**What is needed:** Only the text of the records belongs in the answer; the pictures must be dropped.

**Dataset entries:**
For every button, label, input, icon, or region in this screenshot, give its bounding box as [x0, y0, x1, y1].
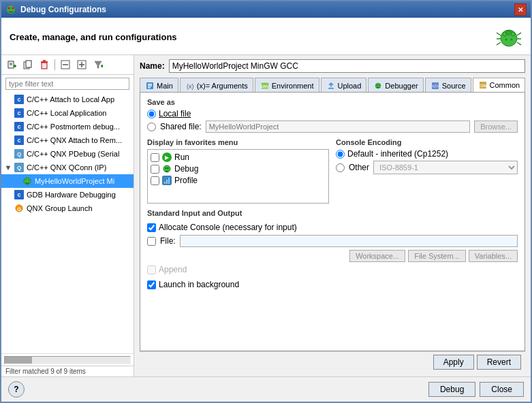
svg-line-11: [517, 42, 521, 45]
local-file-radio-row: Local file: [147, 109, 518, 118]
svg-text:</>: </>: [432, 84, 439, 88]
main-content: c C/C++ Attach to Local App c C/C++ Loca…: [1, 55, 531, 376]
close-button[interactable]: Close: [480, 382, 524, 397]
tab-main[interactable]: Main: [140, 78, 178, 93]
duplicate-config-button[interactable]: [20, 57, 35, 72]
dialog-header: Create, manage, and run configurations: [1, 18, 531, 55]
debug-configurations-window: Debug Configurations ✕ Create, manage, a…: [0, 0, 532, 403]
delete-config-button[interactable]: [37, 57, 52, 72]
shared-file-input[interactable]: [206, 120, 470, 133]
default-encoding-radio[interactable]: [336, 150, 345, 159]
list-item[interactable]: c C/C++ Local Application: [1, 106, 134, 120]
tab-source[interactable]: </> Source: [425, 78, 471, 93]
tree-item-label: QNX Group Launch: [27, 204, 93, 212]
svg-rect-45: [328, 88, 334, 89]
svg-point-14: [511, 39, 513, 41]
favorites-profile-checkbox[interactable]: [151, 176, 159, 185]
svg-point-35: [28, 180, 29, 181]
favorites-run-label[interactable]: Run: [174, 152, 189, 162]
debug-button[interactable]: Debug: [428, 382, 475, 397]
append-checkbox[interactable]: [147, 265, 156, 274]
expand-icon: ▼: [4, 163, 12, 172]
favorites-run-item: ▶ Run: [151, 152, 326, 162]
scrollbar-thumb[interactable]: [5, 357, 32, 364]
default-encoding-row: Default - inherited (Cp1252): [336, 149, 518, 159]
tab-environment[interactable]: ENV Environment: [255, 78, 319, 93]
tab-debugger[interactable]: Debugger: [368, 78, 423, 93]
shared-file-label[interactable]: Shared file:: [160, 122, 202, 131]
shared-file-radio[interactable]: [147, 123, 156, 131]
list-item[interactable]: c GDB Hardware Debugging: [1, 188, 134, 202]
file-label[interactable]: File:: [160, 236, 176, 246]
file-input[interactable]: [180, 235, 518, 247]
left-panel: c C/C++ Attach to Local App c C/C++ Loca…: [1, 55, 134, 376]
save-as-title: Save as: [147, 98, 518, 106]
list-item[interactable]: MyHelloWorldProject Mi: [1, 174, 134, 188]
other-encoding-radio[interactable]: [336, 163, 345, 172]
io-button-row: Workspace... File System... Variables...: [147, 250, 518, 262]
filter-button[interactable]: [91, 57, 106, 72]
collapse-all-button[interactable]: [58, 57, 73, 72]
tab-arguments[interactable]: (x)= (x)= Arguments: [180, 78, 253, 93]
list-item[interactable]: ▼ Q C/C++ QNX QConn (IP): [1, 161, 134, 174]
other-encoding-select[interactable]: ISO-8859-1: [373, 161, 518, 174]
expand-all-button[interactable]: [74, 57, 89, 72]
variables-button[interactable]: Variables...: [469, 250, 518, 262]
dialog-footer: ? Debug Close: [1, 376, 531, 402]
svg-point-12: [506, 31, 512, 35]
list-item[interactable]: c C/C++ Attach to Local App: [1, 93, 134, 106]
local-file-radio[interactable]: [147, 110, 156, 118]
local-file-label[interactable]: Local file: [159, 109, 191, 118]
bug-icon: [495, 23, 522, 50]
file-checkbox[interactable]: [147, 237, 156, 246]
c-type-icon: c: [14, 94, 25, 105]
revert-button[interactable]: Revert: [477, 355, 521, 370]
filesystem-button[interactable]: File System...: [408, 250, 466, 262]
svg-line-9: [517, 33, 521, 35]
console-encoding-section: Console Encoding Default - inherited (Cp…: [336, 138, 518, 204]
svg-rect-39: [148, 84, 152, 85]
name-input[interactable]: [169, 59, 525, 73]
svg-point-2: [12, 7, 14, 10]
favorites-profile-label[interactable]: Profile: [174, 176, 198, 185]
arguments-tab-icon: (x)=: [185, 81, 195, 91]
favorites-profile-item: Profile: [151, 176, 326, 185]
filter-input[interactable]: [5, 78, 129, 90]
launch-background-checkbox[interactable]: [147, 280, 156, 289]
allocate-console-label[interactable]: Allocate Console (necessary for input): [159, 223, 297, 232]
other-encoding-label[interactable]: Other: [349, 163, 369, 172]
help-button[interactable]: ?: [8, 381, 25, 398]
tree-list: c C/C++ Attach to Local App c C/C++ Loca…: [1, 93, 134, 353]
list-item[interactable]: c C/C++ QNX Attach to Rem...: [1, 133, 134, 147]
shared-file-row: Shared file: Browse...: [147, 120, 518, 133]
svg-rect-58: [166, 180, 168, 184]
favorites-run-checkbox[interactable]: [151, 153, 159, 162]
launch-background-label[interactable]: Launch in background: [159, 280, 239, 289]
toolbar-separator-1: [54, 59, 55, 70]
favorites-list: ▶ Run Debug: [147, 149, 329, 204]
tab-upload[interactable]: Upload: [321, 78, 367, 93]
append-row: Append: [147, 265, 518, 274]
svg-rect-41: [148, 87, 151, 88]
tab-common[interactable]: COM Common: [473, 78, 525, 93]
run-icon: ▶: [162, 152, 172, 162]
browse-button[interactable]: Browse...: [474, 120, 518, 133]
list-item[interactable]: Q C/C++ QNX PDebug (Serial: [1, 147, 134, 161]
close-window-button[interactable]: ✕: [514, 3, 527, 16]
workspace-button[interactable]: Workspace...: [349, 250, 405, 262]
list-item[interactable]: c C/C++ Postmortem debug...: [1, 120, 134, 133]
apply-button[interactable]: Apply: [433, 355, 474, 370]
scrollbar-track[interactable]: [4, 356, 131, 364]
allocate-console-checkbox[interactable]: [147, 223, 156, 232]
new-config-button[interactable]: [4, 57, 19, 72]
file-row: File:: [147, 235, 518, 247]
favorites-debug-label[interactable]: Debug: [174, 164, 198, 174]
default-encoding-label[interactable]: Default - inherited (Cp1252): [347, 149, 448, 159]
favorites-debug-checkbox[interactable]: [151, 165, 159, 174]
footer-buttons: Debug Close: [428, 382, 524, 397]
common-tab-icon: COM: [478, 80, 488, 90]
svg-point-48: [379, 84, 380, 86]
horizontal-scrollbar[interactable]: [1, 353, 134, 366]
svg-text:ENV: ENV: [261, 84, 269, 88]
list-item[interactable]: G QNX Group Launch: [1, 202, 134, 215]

**Solved problem:**
For every button, label, input, icon, or region in this screenshot, give its bounding box as [x0, y0, x1, y1].
svg-line-11: [517, 42, 521, 45]
local-file-radio-row: Local file: [147, 109, 518, 118]
svg-text:</>: </>: [432, 84, 439, 88]
main-content: c C/C++ Attach to Local App c C/C++ Loca…: [1, 55, 531, 376]
close-button[interactable]: Close: [480, 382, 524, 397]
tab-main[interactable]: Main: [140, 78, 178, 93]
duplicate-config-button[interactable]: [20, 57, 35, 72]
dialog-header: Create, manage, and run configurations: [1, 18, 531, 55]
debug-configurations-window: Debug Configurations ✕ Create, manage, a…: [0, 0, 532, 403]
delete-config-button[interactable]: [37, 57, 52, 72]
shared-file-input[interactable]: [206, 120, 470, 133]
default-encoding-radio[interactable]: [336, 150, 345, 159]
list-item[interactable]: c C/C++ Local Application: [1, 106, 134, 120]
tab-source[interactable]: </> Source: [425, 78, 471, 93]
tree-item-label: QNX Group Launch: [27, 204, 93, 212]
svg-rect-45: [328, 88, 334, 89]
svg-point-14: [511, 39, 513, 41]
favorites-profile-checkbox[interactable]: [151, 176, 159, 185]
svg-point-35: [28, 180, 29, 181]
favorites-run-label[interactable]: Run: [174, 152, 189, 162]
debug-button[interactable]: Debug: [428, 382, 475, 397]
append-checkbox[interactable]: [147, 265, 156, 274]
expand-icon: ▼: [4, 163, 12, 172]
favorites-run-item: ▶ Run: [151, 152, 326, 162]
scrollbar-thumb[interactable]: [5, 357, 32, 364]
default-encoding-row: Default - inherited (Cp1252): [336, 149, 518, 159]
tab-environment[interactable]: ENV Environment: [255, 78, 319, 93]
tab-debugger[interactable]: Debugger: [368, 78, 423, 93]
shared-file-label[interactable]: Shared file:: [160, 122, 202, 131]
shared-file-radio[interactable]: [147, 123, 156, 131]
list-item[interactable]: c GDB Hardware Debugging: [1, 188, 134, 202]
file-label[interactable]: File:: [160, 236, 176, 246]
file-input[interactable]: [180, 235, 518, 247]
left-panel: c C/C++ Attach to Local App c C/C++ Loca…: [1, 55, 134, 376]
save-as-title: Save as: [147, 98, 518, 106]
list-item[interactable]: MyHelloWorldProject Mi: [1, 174, 134, 188]
other-encoding-radio[interactable]: [336, 163, 345, 172]
io-button-row: Workspace... File System... Variables...: [147, 250, 518, 262]
filter-button[interactable]: [91, 57, 106, 72]
collapse-all-button[interactable]: [58, 57, 73, 72]
tab-arguments[interactable]: (x)= (x)= Arguments: [180, 78, 253, 93]
list-item[interactable]: ▼ Q C/C++ QNX QConn (IP): [1, 161, 134, 174]
other-encoding-select[interactable]: ISO-8859-1: [373, 161, 518, 174]
expand-all-button[interactable]: [74, 57, 89, 72]
variables-button[interactable]: Variables...: [469, 250, 518, 262]
dialog-footer: ? Debug Close: [1, 376, 531, 402]
svg-point-12: [506, 31, 512, 35]
list-item[interactable]: c C/C++ Attach to Local App: [1, 93, 134, 106]
local-file-radio[interactable]: [147, 110, 156, 118]
local-file-label[interactable]: Local file: [159, 109, 191, 118]
bug-icon: [495, 23, 522, 50]
file-checkbox[interactable]: [147, 237, 156, 246]
c-type-icon: c: [14, 94, 25, 105]
revert-button[interactable]: Revert: [477, 355, 521, 370]
filesystem-button[interactable]: File System...: [408, 250, 466, 262]
svg-line-9: [517, 33, 521, 35]
console-encoding-section: Console Encoding Default - inherited (Cp…: [336, 138, 518, 204]
svg-rect-39: [148, 84, 152, 85]
name-input[interactable]: [169, 59, 525, 73]
svg-point-2: [12, 7, 14, 10]
favorites-profile-label[interactable]: Profile: [174, 176, 198, 185]
arguments-tab-icon: (x)=: [185, 81, 195, 91]
favorites-profile-item: Profile: [151, 176, 326, 185]
filter-input[interactable]: [5, 78, 129, 90]
launch-background-checkbox[interactable]: [147, 280, 156, 289]
allocate-console-label[interactable]: Allocate Console (necessary for input): [159, 223, 297, 232]
other-encoding-label[interactable]: Other: [349, 163, 369, 172]
help-button[interactable]: ?: [8, 381, 25, 398]
tree-list: c C/C++ Attach to Local App c C/C++ Loca…: [1, 93, 134, 353]
list-item[interactable]: c C/C++ QNX Attach to Rem...: [1, 133, 134, 147]
shared-file-row: Shared file: Browse...: [147, 120, 518, 133]
svg-rect-58: [166, 180, 168, 184]
favorites-run-checkbox[interactable]: [151, 153, 159, 162]
launch-background-label[interactable]: Launch in background: [159, 280, 239, 289]
toolbar-separator-1: [54, 59, 55, 70]
favorites-list: ▶ Run Debug: [147, 149, 329, 204]
tab-upload[interactable]: Upload: [321, 78, 367, 93]
append-row: Append: [147, 265, 518, 274]
svg-rect-41: [148, 87, 151, 88]
tab-common[interactable]: COM Common: [473, 78, 525, 93]
run-icon: ▶: [162, 152, 172, 162]
browse-button[interactable]: Browse...: [474, 120, 518, 133]
list-item[interactable]: Q C/C++ QNX PDebug (Serial: [1, 147, 134, 161]
close-window-button[interactable]: ✕: [514, 3, 527, 16]
workspace-button[interactable]: Workspace...: [349, 250, 405, 262]
list-item[interactable]: c C/C++ Postmortem debug...: [1, 120, 134, 133]
apply-button[interactable]: Apply: [433, 355, 474, 370]
scrollbar-track[interactable]: [4, 356, 131, 364]
allocate-console-checkbox[interactable]: [147, 223, 156, 232]
new-config-button[interactable]: [4, 57, 19, 72]
file-row: File:: [147, 235, 518, 247]
favorites-debug-label[interactable]: Debug: [174, 164, 198, 174]
default-encoding-label[interactable]: Default - inherited (Cp1252): [347, 149, 448, 159]
favorites-debug-checkbox[interactable]: [151, 165, 159, 174]
footer-buttons: Debug Close: [428, 382, 524, 397]
common-tab-icon: COM: [478, 80, 488, 90]
svg-point-48: [379, 84, 380, 86]
horizontal-scrollbar[interactable]: [1, 353, 134, 366]
svg-text:ENV: ENV: [261, 84, 269, 88]
list-item[interactable]: G QNX Group Launch: [1, 202, 134, 215]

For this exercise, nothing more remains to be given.